This project aims to analyze two classification algorithms by using the sort type category in the sort tests data.
Through the use of confusion matrices, this project evaluates and analyzes various classification models by comparing their accuracy, precision, sensitivity, and specificity statistics for categorizing the test times data by sort type for bubble and selection sorts.
The data contains two qualitative columns of which one was converted into a dummy variable beforehand. Then, since bubble and insertion sort performed similarly with different ordered data in the analysis, the two of them were grouped together, where group zero represents bubble and insertion sort and group one represents selection sort. The dependent variable was stored in a Pandas series while the independent variables were stored in a data frame as required by Scikit-learn. They were then split into two datasets consisting of 70% training and 30% testing data. The source code can found on Github.

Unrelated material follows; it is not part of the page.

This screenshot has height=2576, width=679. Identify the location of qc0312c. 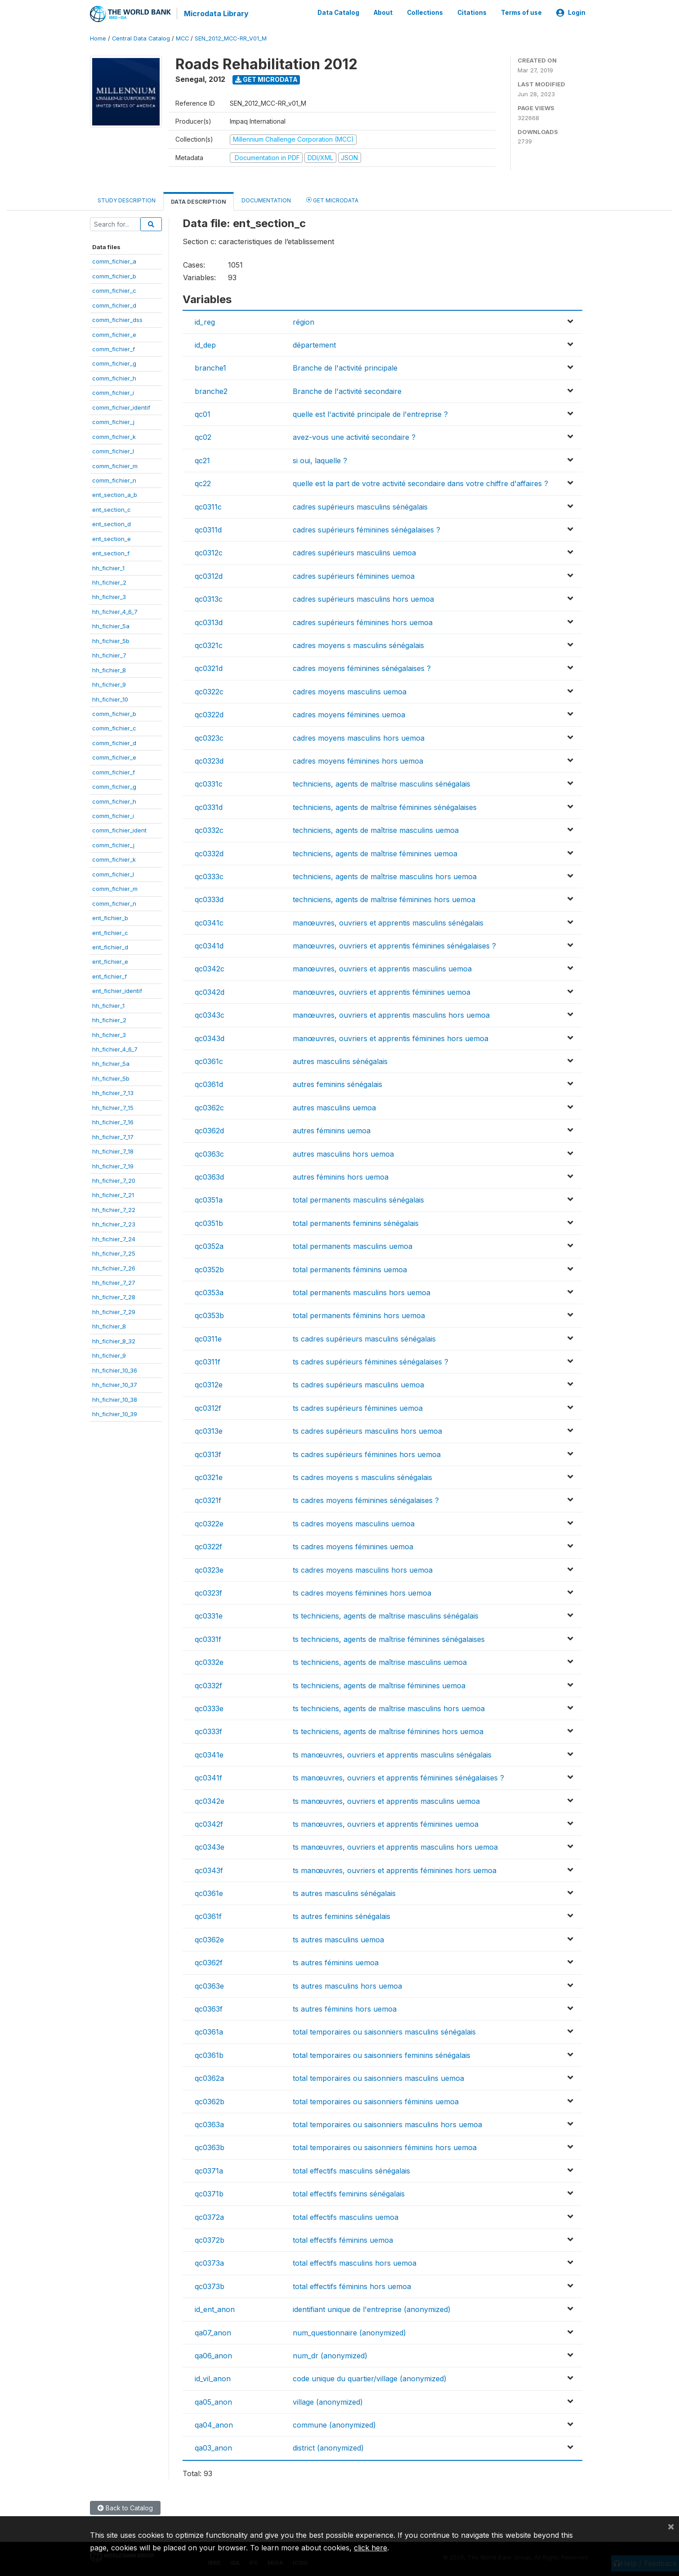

The confusion matrices are evaluated by comparing the accuracy, precision, sensitivity, and specificity for each model.
Accuracy refers to the frequency of correct predictions. The ratio of the true cases to all the cases.
Precision refers to the frequency of positive events that turned out to be true (positive).

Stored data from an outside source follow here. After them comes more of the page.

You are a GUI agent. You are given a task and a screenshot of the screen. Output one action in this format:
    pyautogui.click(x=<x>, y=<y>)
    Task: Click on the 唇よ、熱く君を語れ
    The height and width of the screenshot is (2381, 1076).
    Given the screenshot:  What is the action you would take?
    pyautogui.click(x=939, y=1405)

Sensitivity refers to the ratio of correct positive events to total positive events.
Specificity refers to the ratio of correct negative events to total negative events.
For our data, this means the following:
If the observations and predictions are both zero, the model correctly classified bubble sort as bubble sort (or true negative).
If the observations is zero and the predictions is one, the model incorrectly classified bubble sort as selection sort (or false positive).
If the observations is one and the predictions is zero, the model incorrectly classified selection sort as bubble sort (or false negative).
If the observations and predictions are both one, the model correctly classified selection sort as selection sort (or true positive).
Classification Models
Through the use of parameter search, the decision tree classifier was fitted to the training data for maximum depths ranging from one to nine. The accuracy, precision, sensitivity, and specificity was computed for each of these models to find the best maximum depth to use. The results can be observed below.
Accuracy = 75.00%
Precision = 71.43%
Sensitivity = 100.00%
Specificity = 33.33%
Accuracy = 87.50%
Precision = 83.33%
Sensitivity = 100.00%
Specificity = 66.67%
Accuracy = 87.50%
Precision = 83.33%
Sensitivity = 100.00%
Specificity = 66.67%
Accuracy = 100.00%
Precision = 100.00%
Sensitivity = 100.00%
Specificity = 100.00%
Since the data is small and simple, these results may not be the most reliable, but max depth of four yielded the best results.
In this visualization of the decision tree we can see there is an over-reliance on the average time variable. The test times is being given precedence over all the other variables.
Results
The algorithms mostly depended on the time to determine the classifications. Although this makes sense to an extent, from the analysis of the data, we know that the order the array was in, or the array type, before performing the sort has a meaningful impact on the test times. However, the algorithms I tested in this or the other project suggested that the array type has little to no impact on the predictions. This is most notably demonstrated by the linear and logistic regression models which assigned the array type dummy variables a high P- value. Of course, granted that the the P-value alone is not a reliable metric for determining the statistical significance of a variable, the results of the other models agreed with the P-value. Furthermore, in the decision tree, I was able to visualize the model's over-reliance on the average time variable, even after dropping all the other test times. These findings contradicts our understanding of the data which leads me to two beliefs and a question. (1) This data is no good to make predictions with due to the inherit nature of it or (2) there is something wrong with my construction of the data set. If the latter is true, how can I change or organize the data in a way such that the algorithms can recognize the array type variable as statistically significant. My suggestion is to perform a hypothesis tests where the null hypothesis states that the array type variable is not statistically significant while the alternative hypothesis states that the array type variable is statistically significant. If the null hypothesis is proven true, it means that there is nothing wrong with the data and thus (1) would be true. On the other hand, if the alternative hypothesis is true, the algorithms failed to recognize the array type as statistically significant because of some other problem with data or possibly with the code.